What is needed is a word-for-word copy of the lines below from the one with "From Audit to Action: How" through the one with "BACKGROUND INFORMATION", both included, with every picture left out.

====

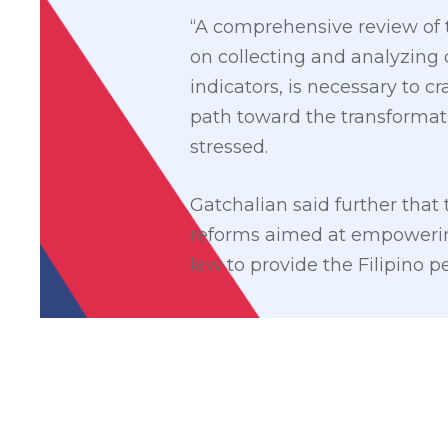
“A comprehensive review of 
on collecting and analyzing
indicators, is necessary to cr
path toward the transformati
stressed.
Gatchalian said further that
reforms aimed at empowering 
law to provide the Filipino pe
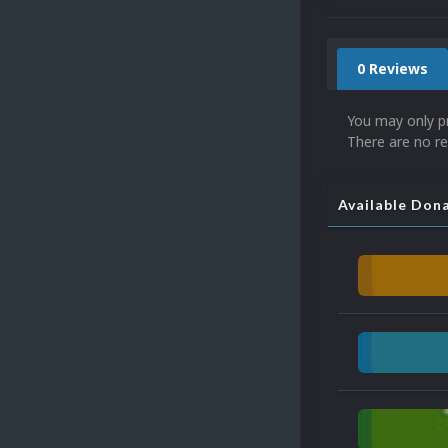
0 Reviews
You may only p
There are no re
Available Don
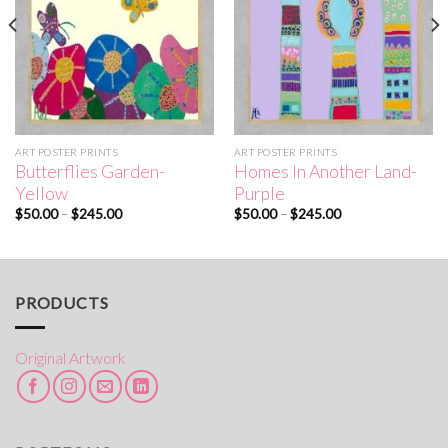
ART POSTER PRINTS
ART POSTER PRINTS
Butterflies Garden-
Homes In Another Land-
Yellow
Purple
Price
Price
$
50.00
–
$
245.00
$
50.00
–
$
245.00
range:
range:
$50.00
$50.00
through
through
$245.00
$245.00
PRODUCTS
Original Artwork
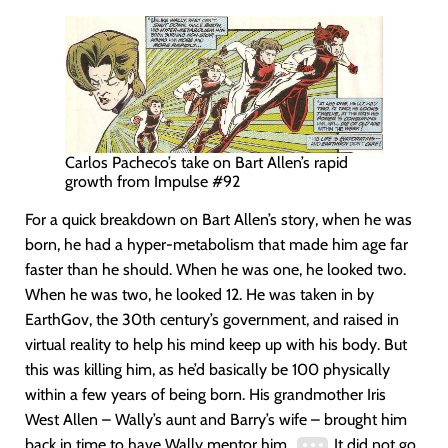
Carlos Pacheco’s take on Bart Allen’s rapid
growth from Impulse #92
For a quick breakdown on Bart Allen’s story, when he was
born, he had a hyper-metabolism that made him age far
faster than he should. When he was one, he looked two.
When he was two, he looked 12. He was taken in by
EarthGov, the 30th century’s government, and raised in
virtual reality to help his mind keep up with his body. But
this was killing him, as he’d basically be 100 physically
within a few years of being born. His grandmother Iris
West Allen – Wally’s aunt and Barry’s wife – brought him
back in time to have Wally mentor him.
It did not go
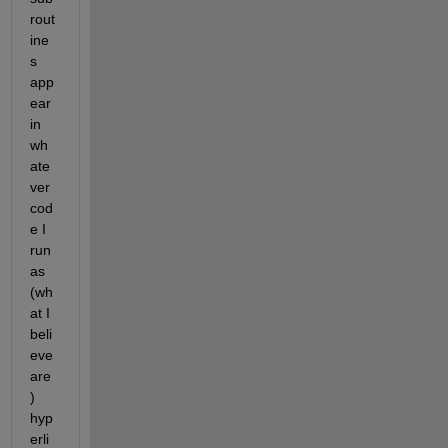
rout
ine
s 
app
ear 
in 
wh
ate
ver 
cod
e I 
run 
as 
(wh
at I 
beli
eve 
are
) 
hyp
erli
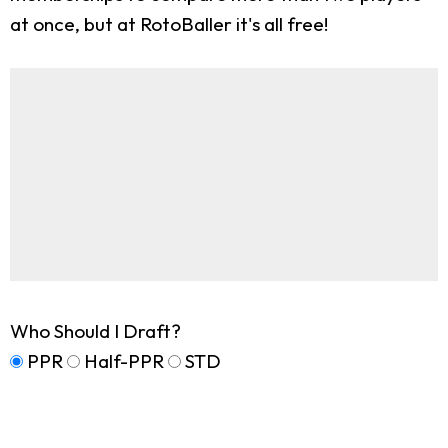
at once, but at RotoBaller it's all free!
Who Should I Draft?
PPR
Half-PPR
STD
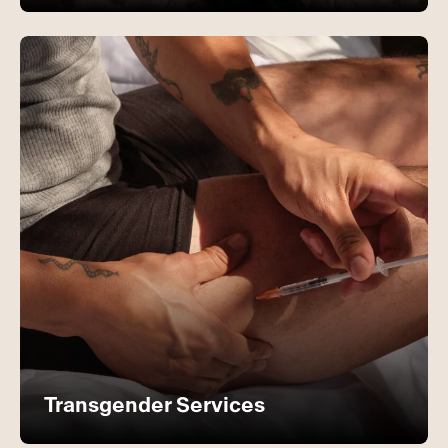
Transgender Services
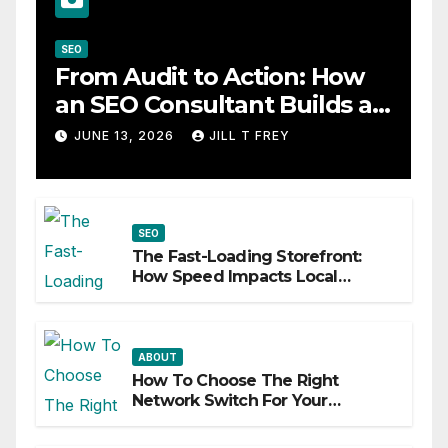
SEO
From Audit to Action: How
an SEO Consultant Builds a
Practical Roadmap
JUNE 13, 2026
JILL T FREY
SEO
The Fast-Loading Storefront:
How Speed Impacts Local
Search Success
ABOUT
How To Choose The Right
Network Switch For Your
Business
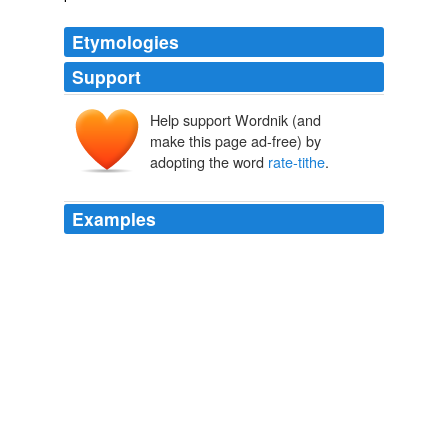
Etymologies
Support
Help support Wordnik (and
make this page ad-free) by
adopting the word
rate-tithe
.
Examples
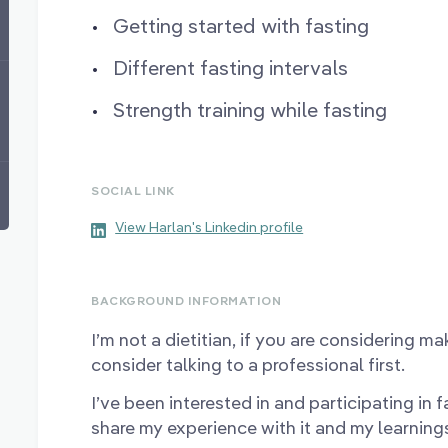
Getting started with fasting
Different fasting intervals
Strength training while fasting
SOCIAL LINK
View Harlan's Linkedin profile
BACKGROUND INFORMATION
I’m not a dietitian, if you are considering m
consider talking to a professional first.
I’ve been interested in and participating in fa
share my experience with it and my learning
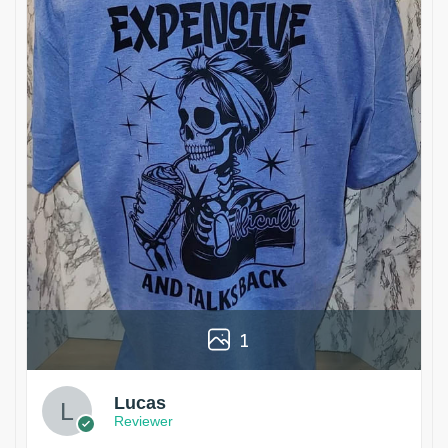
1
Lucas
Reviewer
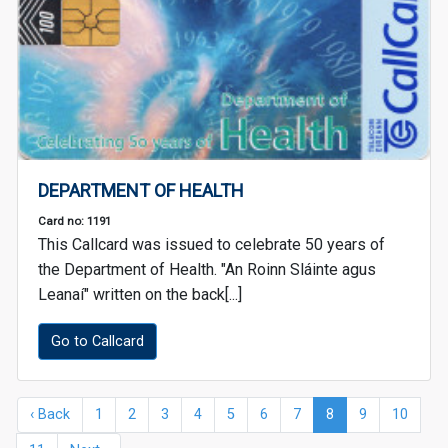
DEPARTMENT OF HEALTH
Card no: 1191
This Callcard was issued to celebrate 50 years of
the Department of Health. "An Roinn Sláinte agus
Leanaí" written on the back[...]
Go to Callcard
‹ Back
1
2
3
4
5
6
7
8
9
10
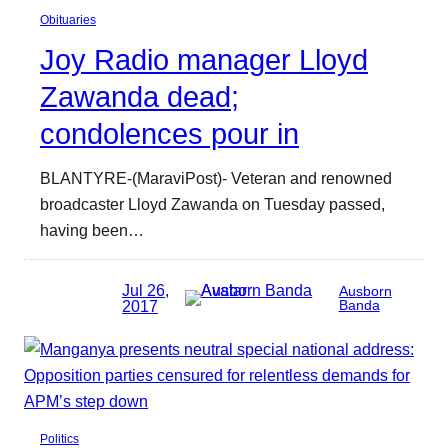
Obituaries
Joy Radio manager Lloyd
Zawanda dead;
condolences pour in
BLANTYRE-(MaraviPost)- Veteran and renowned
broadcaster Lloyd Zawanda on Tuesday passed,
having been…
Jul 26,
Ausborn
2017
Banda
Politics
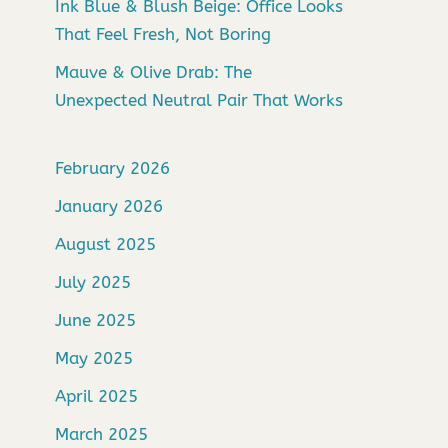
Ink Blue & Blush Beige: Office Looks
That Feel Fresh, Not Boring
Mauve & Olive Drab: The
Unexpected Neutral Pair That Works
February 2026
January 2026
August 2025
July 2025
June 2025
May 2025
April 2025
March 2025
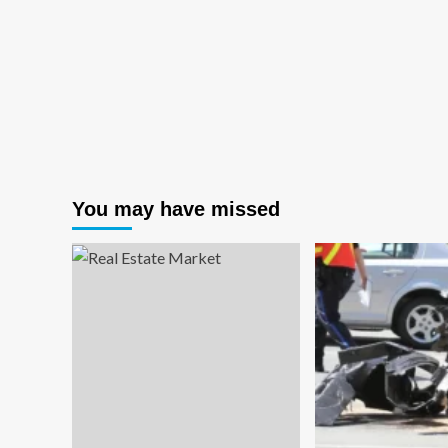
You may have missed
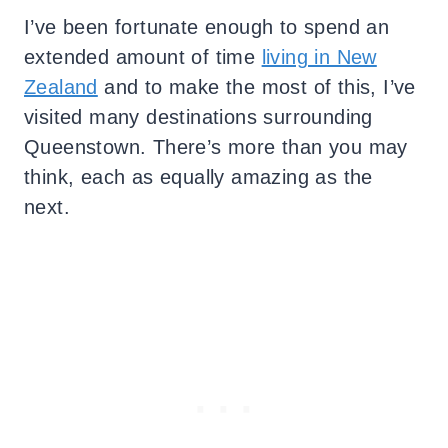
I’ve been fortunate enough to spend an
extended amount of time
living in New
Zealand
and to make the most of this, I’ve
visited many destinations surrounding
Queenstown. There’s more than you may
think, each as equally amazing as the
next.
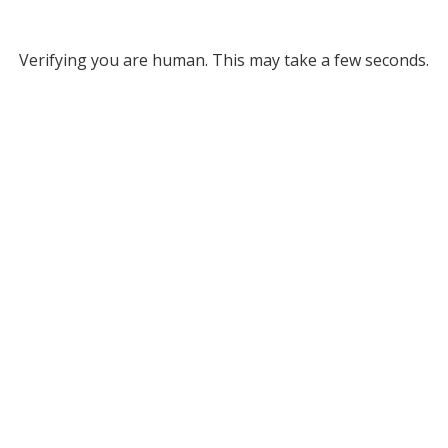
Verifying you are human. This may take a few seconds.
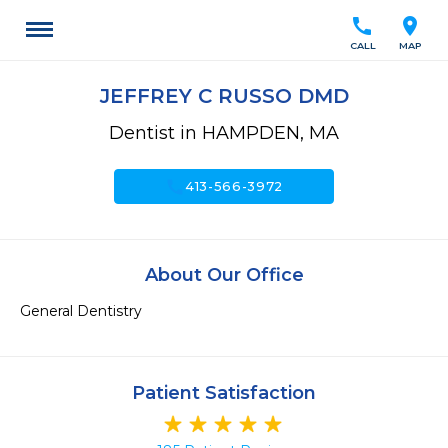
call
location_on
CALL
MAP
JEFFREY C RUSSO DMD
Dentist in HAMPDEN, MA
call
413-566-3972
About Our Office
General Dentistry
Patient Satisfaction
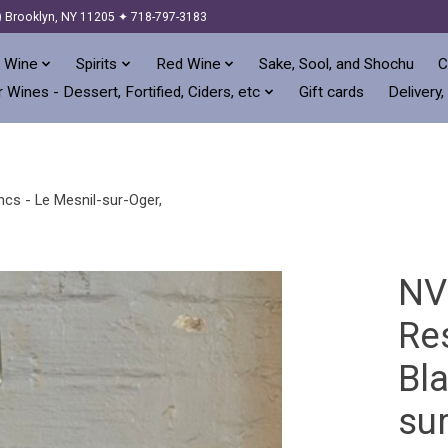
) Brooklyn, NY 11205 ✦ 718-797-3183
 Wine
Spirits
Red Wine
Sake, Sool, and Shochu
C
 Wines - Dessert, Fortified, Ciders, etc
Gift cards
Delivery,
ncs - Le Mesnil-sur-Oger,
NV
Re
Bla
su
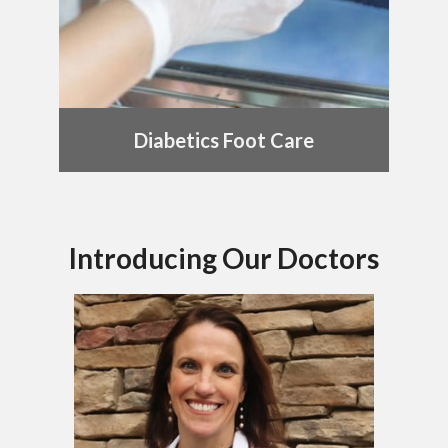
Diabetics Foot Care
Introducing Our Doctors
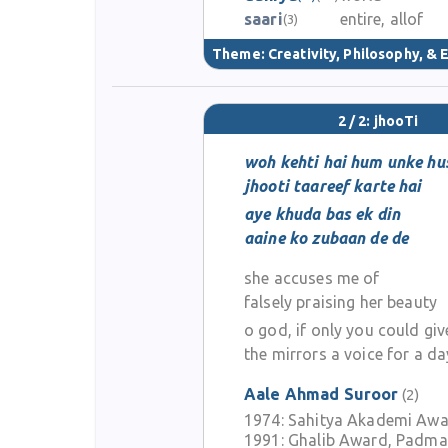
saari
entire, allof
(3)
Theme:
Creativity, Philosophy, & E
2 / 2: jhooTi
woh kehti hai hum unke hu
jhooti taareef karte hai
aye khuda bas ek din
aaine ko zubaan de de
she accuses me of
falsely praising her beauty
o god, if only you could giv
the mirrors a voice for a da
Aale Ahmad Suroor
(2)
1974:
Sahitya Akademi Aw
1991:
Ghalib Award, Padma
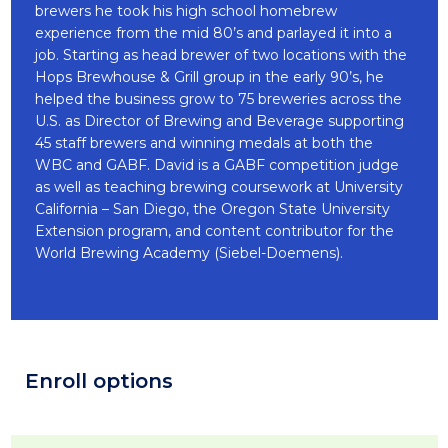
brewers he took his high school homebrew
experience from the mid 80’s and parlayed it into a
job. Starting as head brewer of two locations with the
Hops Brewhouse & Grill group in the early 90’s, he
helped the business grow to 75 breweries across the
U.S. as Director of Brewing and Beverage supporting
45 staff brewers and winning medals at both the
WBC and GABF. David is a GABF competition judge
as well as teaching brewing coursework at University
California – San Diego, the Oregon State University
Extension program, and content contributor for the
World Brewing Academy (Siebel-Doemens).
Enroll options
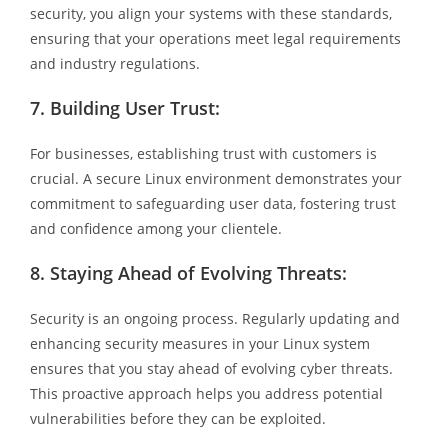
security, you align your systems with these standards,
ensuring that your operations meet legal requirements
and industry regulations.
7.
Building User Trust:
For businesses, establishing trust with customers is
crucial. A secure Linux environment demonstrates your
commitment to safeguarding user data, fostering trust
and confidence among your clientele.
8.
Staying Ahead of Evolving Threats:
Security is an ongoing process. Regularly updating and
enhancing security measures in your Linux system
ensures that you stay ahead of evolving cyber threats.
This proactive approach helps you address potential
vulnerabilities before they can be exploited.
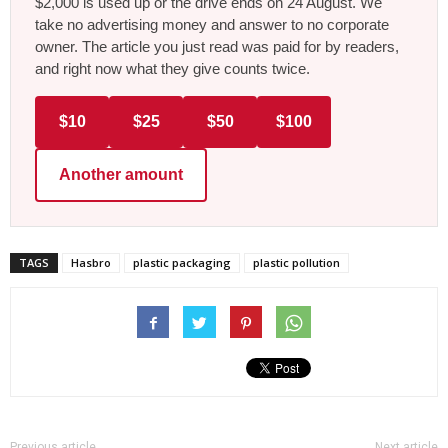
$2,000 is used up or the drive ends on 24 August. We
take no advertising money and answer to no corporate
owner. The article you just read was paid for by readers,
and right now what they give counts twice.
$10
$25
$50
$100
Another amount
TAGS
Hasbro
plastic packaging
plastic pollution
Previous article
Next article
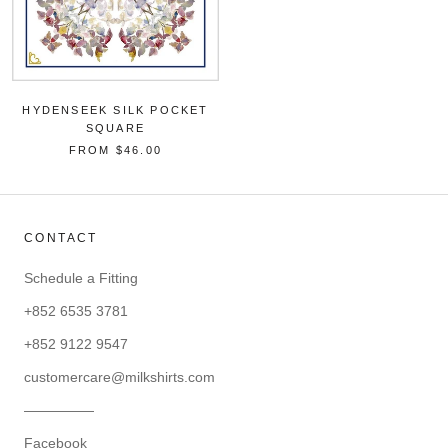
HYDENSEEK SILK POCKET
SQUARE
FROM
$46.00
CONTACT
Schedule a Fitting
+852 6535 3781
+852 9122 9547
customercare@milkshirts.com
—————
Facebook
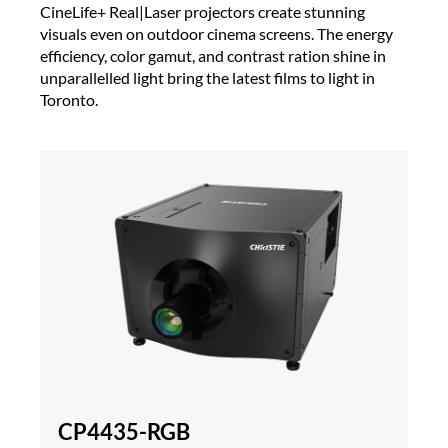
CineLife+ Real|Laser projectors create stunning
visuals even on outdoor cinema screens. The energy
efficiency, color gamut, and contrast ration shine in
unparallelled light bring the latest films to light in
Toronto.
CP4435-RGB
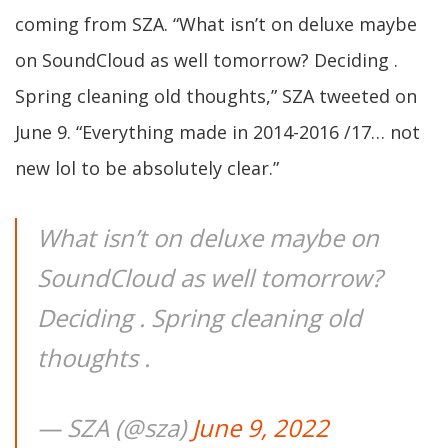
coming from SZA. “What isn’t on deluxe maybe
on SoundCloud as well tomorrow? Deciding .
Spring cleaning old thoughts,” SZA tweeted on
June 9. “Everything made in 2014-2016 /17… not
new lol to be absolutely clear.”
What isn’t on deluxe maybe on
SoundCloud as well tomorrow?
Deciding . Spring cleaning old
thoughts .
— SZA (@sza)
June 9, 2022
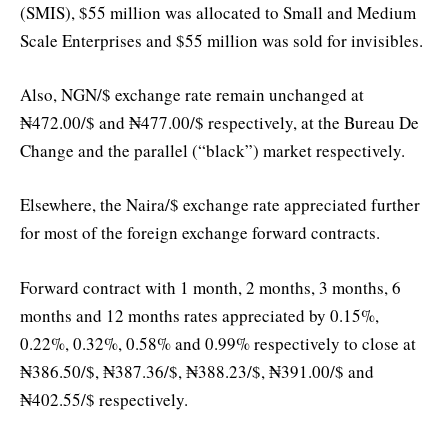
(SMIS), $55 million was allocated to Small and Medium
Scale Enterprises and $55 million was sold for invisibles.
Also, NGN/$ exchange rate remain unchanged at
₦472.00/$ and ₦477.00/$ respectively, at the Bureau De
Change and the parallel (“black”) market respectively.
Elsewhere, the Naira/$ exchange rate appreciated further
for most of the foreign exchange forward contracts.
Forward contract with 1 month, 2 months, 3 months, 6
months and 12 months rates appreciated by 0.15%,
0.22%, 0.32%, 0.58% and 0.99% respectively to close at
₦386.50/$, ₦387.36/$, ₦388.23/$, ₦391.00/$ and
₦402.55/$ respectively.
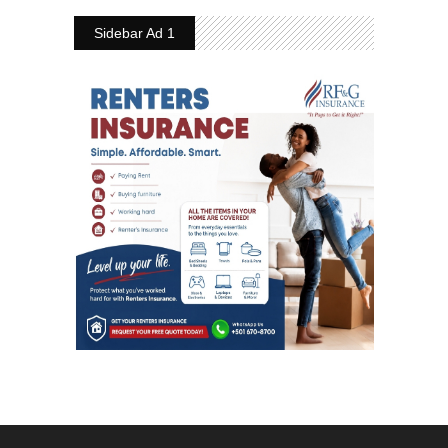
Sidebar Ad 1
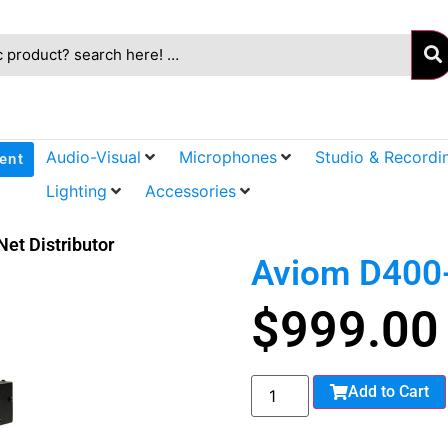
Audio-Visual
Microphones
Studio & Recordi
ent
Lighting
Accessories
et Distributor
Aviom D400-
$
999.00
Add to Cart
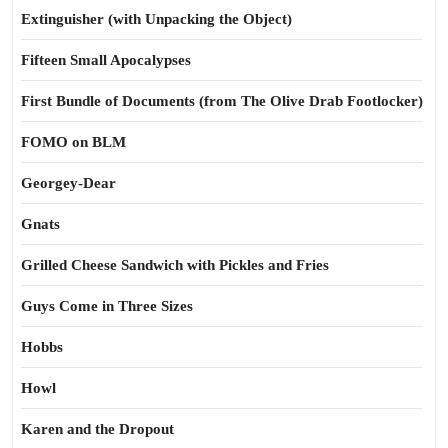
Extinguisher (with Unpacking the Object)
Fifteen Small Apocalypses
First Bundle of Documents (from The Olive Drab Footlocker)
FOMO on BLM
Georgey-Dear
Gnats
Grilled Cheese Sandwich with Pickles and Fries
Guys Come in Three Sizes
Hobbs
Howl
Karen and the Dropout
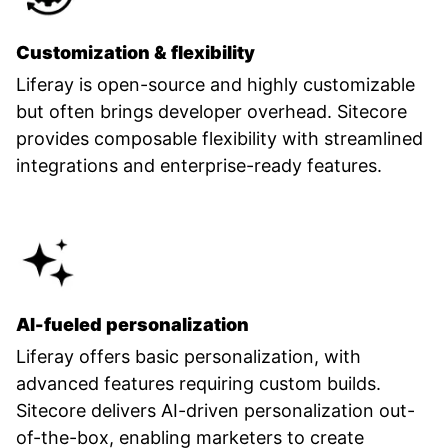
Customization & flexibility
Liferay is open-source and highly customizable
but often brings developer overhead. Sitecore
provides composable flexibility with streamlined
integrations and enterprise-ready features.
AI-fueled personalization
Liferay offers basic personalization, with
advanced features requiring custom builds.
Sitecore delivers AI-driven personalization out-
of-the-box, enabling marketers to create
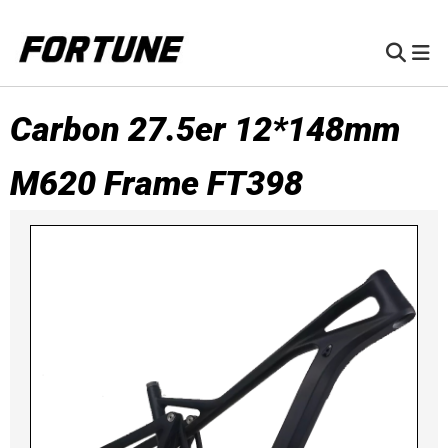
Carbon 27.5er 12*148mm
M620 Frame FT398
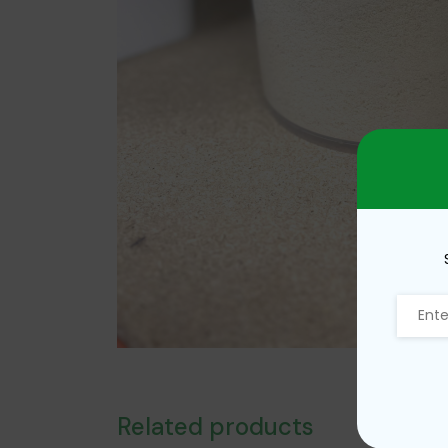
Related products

====

§ **WRITTEN ANSWER**:
From Audit to Action: How
an SEO Consultant Builds a
Practical Roadmap
JUNE 13, 2026
JILL T FREY
SEO
The Fast-Loading Storefront:
How Speed Impacts Local
Search Success
ABOUT
How To Choose The Right
Network Switch For Your
Business
Etymologies
Support
Help support Wordnik (and
make this page ad-free) by
adopting the word
rate-tithe
.
Examples
Getting started with fasting
Different fasting intervals
Strength training while fasting
SOCIAL LINK
View Harlan's Linkedin profile
BACKGROUND INFORMATION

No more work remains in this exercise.